▶ [EXCERPTED DATA]:
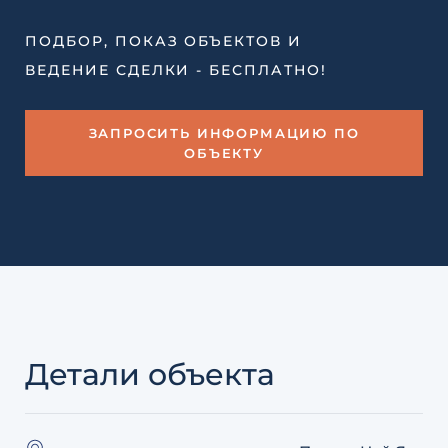
ПОДБОР, ПОКАЗ ОБЪЕКТОВ И
ВЕДЕНИЕ СДЕЛКИ - БЕСПЛАТНО!
ЗАПРОСИТЬ ИНФОРМАЦИЮ ПО
ОБЪЕКТУ
Детали объекта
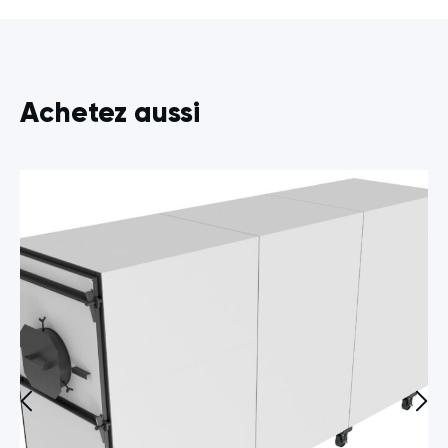
Achetez aussi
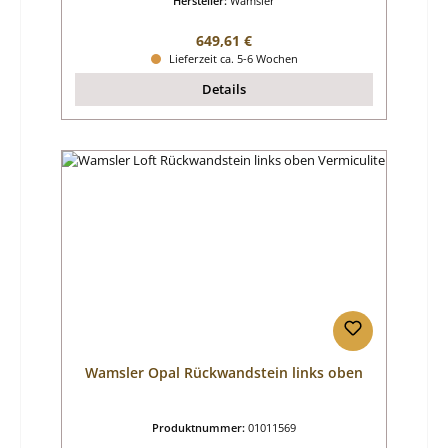
Hersteller:
Wamsler
Regulärer Preis:
649,61 €
Lieferzeit ca. 5-6 Wochen
Details
Wamsler Opal Rückwandstein links oben
Produktnummer:
01011569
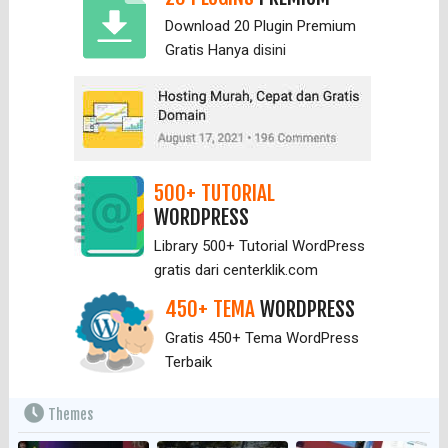
Download 20 Plugin Premium
Gratis Hanya
disini
500+ TUTORIAL
WORDPRESS
Library 500+ Tutorial WordPress
gratis dari centerklik.com
450+ TEMA
WORDPRESS
Gratis 450+ Tema WordPress
Terbaik
Themes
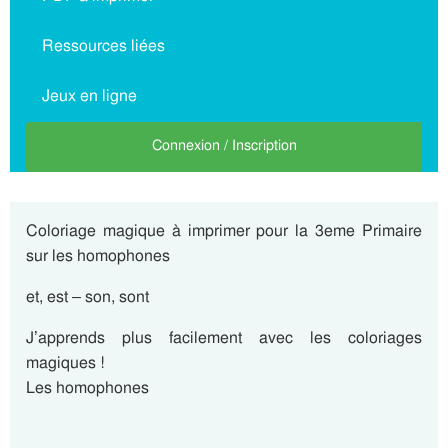
Ressources liées
Jeux en ligne
Connexion / Inscription
Coloriage magique à imprimer pour la 3eme Primaire
sur les homophones
et, est – son, sont
J’apprends plus facilement avec les coloriages
magiques !
Les homophones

▶ [PROBLEM REQUIREMENTS]: The reply should be nothing but the number of lines in the listing above that include "Wamsler".

▶ [RESPONSE AREA]: 2